**Task description:** Starting at the line that contains "Nov 2008, 17:52", restate each line word for word through the final line of the data, keeping both ends.

**The data:**
+ + + +
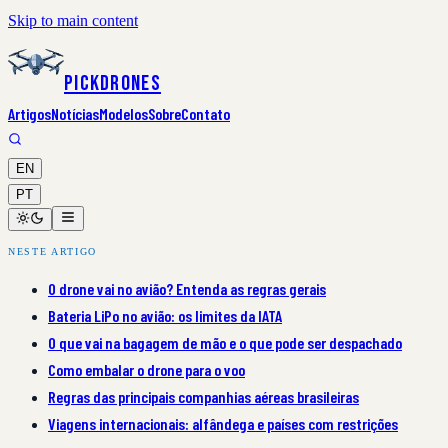
Skip to main content
PickDrones
Artigos
Notícias
Modelos
Sobre
Contato
EN
PT
NESTE ARTIGO
O drone vai no avião? Entenda as regras gerais
Bateria LiPo no avião: os limites da IATA
O que vai na bagagem de mão e o que pode ser despachado
Como embalar o drone para o voo
Regras das principais companhias aéreas brasileiras
Viagens internacionais: alfândega e países com restrições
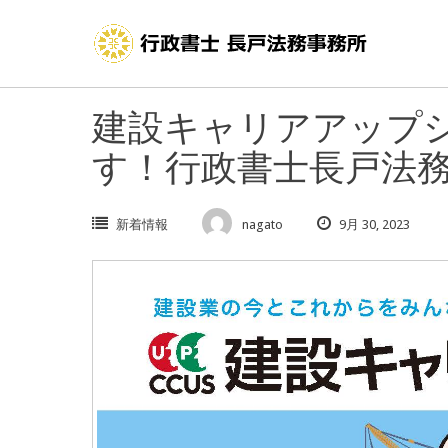
Skip
to
content
建設キャリアアップ
す！行政書士長戸法
新着情報
nagato
9月 30, 2023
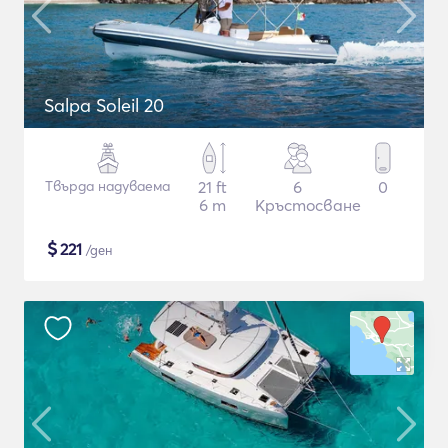
Salpa Soleil 20
Твърда надуваема
21 ft
6
0
6 m
Кръстосване
$
221
/ден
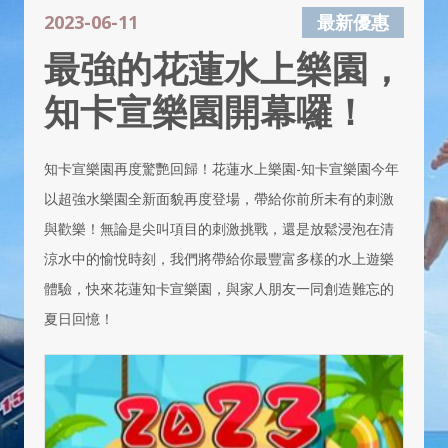
2023-06-11
最新優惠
最強的花蓮水上樂園，
知卡宣樂園開幕囉！
知卡宣樂園再度驚艷回歸！花蓮水上樂園-知卡宣樂園今年
以超強水樂園全新面貌再度登場，帶給你前所未有的刺激
與歡樂！無論是尖叫項目的刺激挑戰，還是放鬆浸泡在清
涼水中的愉悅時刻，我們將帶給你最豐富多樣的水上遊樂
體驗，快來花蓮知卡宣樂園，與家人朋友一同創造難忘的
夏日回憶！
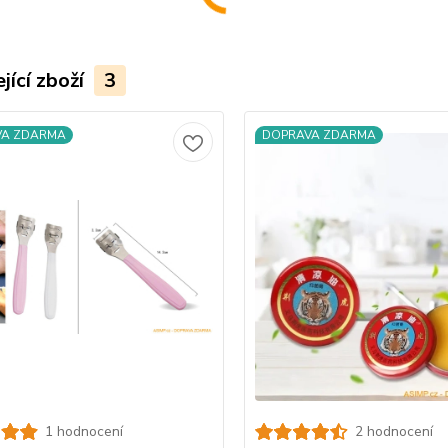
jící zboží
3
VA ZDARMA
DOPRAVA ZDARMA
1 hodnocení
2 hodnocení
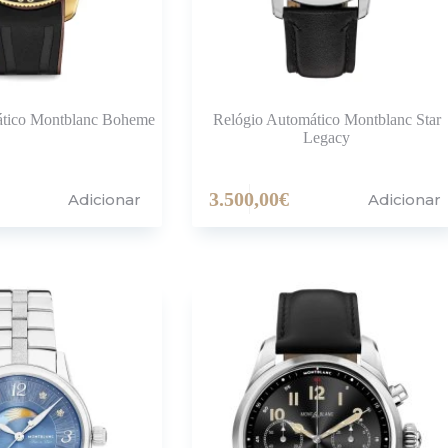
ático Montblanc Boheme
Relógio Automático Montblanc Star
Legacy
3.500,00
€
Adicionar
Adicionar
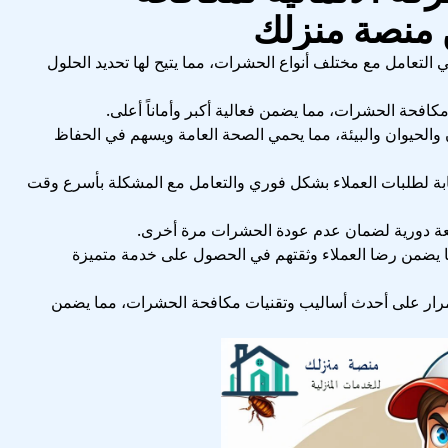
 منصة منزلك
التعامل مع مختلف أنواع الحشرات، مما يتيح لها تحديد الحلول
كافحة الحشرات، مما يضمن فعالية أكبر وأماناً أعلى.
ن والحيوان والبيئة، مما يحمي الصحة العامة ويسهم في الحفاظ
ابة لطلبات العملاء بشكل فوري والتعامل مع المشكلة بأسرع وقت
تابعة دورية لضمان عدم عودة الحشرات مرة أخرى.
ا يضمن رضا العملاء وثقتهم في الحصول على خدمة متميزة
رار على أحدث أساليب وتقنيات مكافحة الحشرات، مما يضمن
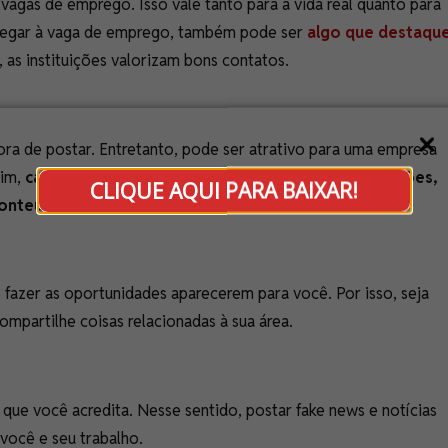
vagas de emprego. Isso vale tanto para a vida real quanto para
chegar à vaga de emprego, também pode ser
algo que destaqu
l, as instituições valorizam bons contatos.
ora de postar. Entretanto, pode ser atrativo para uma empresa
sim,
capriche na legenda das fotos, faça boas publicações,
CLIQUE AQUI PARA BAIXAR!
conteúdo.
e fazer as oportunidades aparecerem para você. Por isso, seja
ompartilhe coisas relacionadas à sua área.
que você acredita. Nesse sentido, postar fake news e notícias
você e seu trabalho.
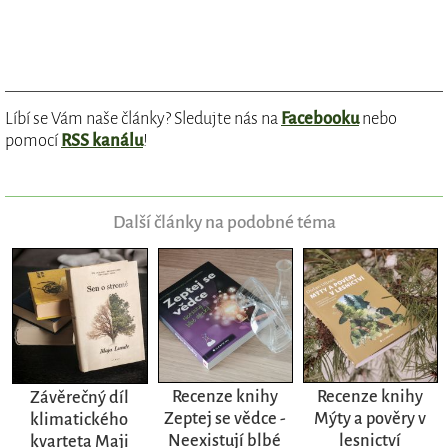
Líbí se Vám naše články? Sledujte nás na
Facebooku
nebo
pomocí
RSS kanálu
!
Další články na podobné téma
Recenze knihy
Recenze knihy
Závěrečný díl
Zeptej se vědce -
Mýty a pověry v
klimatického
Neexistují blbé
lesnictví
kvarteta Maji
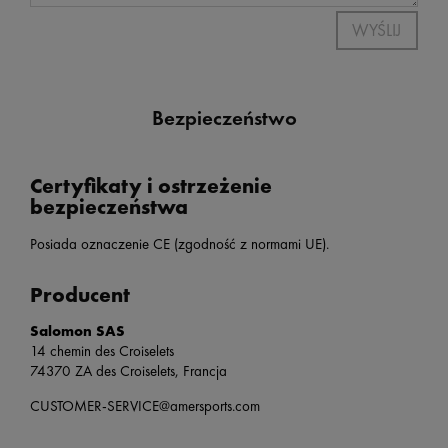
WYŚLIJ
Bezpieczeństwo
Certyfikaty i ostrzeżenie
bezpieczeństwa
Posiada oznaczenie CE (zgodność z normami UE).
Producent
Salomon SAS
14 chemin des Croiselets
74370 ZA des Croiselets, Francja
CUSTOMER-SERVICE@amersports.com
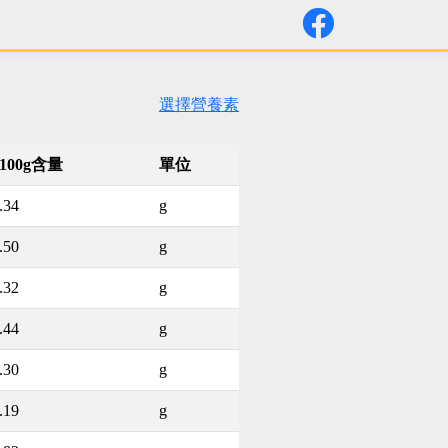
選擇營養素
100g含量
單位
.34
g
.50
g
.32
g
.44
g
.30
g
.19
g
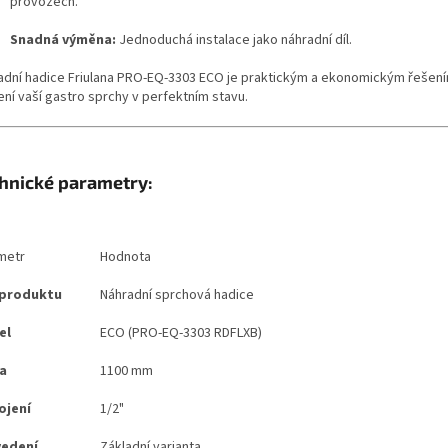
provozech.
Snadná výměna:
Jednoduchá instalace jako náhradní díl.
adní hadice Friulana PRO-EQ-3303 ECO je praktickým a ekonomickým řešen
Sleva a výhody při nákupu na e-shopu
ení vaší gastro sprchy v perfektním stavu.
hnické parametry:
Sleva a výhody při nákupu na e-shopu
metr
Hodnota
 produktu
Náhradní sprchová hadice
el
ECO (PRO-EQ-3303 RDFLXB)
a
1100 mm
ojení
1/2"
vedení
Základní varianta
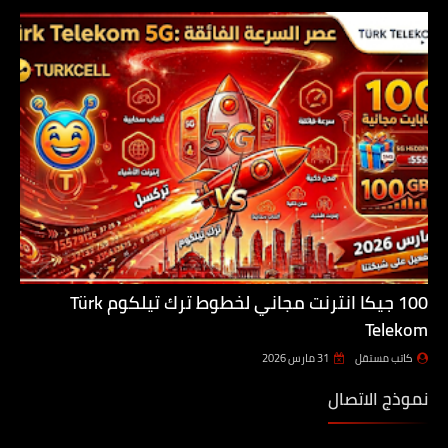
100 جيكا انترنت مجاني لخطوط ترك تيلكوم Türk
Telekom
كاتب مستقل
31 مارس 2026
نموذج الاتصال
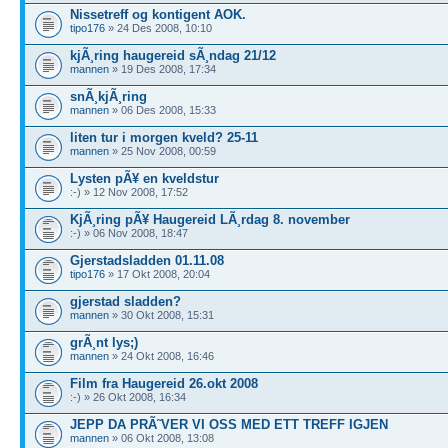
Nissetreff og kontigent AOK.
tipo176
» 24 Des 2008, 10:10
kjÃ¸ring haugereid sÃ¸ndag 21/12
mannen
» 19 Des 2008, 17:34
snÃ¸kjÃ¸ring
mannen
» 06 Des 2008, 15:33
liten tur i morgen kveld? 25-11
mannen
» 25 Nov 2008, 00:59
Lysten pÃ¥ en kveldstur
:-) » 12 Nov 2008, 17:52
KjÃ¸ring pÃ¥ Haugereid LÃ¸rdag 8. november
:-) » 06 Nov 2008, 18:47
Gjerstadsladden 01.11.08
tipo176
» 17 Okt 2008, 20:04
gjerstad sladden?
mannen
» 30 Okt 2008, 15:31
grÃ¸nt lys;)
mannen
» 24 Okt 2008, 16:46
Film fra Haugereid 26.okt 2008
:-) » 26 Okt 2008, 16:34
JEPP DA PRÃ˜VER VI OSS MED ETT TREFF IGJEN
mannen
» 06 Okt 2008, 13:08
+ + + +
**Task answer:**
:-) » 12 Nov 2008, 17:52
KjÃ¸ring pÃ¥ Haugereid LÃ¸rdag 8. november
:-) » 06 Nov 2008, 18:47
Gjerstadsladden 01.11.08
tipo176
» 17 Okt 2008, 20:04
gjerstad sladden?
mannen
» 30 Okt 2008, 15:31
grÃ¸nt lys;)
mannen
» 24 Okt 2008, 16:46
Film fra Haugereid 26.okt 2008
:-) » 26 Okt 2008, 16:34
JEPP DA PRÃ˜VER VI OSS MED ETT TREFF IGJEN
mannen
» 06 Okt 2008, 13:08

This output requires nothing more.